# Work instructions
Please set down exactly the lines of the listing below from the line containing "vegetal, la plata" through the line containing "hacerse amiga de", both lines included, leaving out all other lines.

# Provided material

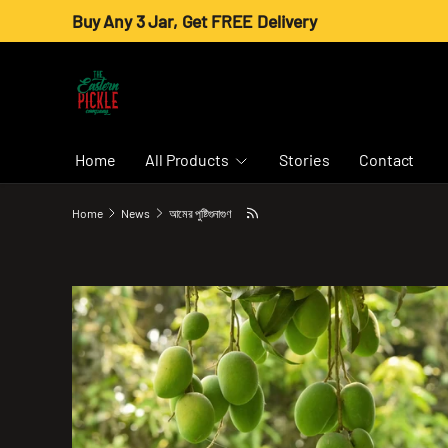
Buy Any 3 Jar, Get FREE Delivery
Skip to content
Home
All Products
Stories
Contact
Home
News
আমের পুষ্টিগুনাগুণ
==
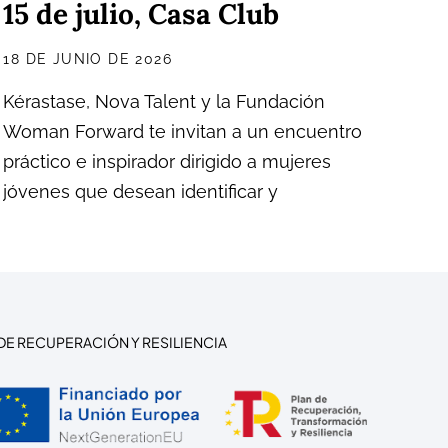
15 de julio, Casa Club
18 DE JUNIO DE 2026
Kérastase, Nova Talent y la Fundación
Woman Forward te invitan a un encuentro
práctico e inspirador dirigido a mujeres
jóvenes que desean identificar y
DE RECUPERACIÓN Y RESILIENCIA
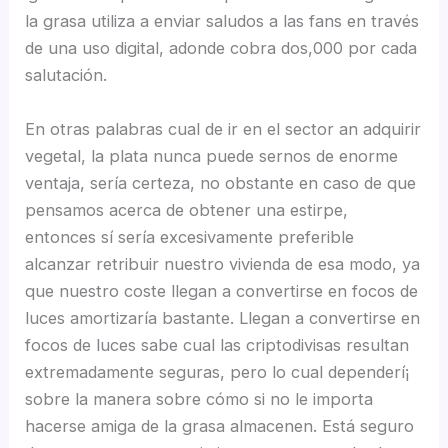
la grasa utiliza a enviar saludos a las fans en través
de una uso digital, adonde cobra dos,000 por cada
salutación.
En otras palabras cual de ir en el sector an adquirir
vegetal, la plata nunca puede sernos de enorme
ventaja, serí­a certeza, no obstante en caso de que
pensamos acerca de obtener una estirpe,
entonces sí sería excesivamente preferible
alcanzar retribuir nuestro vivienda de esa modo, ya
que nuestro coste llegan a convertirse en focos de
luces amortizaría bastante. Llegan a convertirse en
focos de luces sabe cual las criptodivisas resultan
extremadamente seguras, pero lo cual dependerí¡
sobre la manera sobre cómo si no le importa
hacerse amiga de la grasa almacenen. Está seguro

# Task response
vegetal, la plata nunca puede sernos de enorme
ventaja, serí­a certeza, no obstante en caso de que
pensamos acerca de obtener una estirpe,
entonces sí sería excesivamente preferible
alcanzar retribuir nuestro vivienda de esa modo, ya
que nuestro coste llegan a convertirse en focos de
luces amortizaría bastante. Llegan a convertirse en
focos de luces sabe cual las criptodivisas resultan
extremadamente seguras, pero lo cual dependerí¡
sobre la manera sobre cómo si no le importa
hacerse amiga de la grasa almacenen. Está seguro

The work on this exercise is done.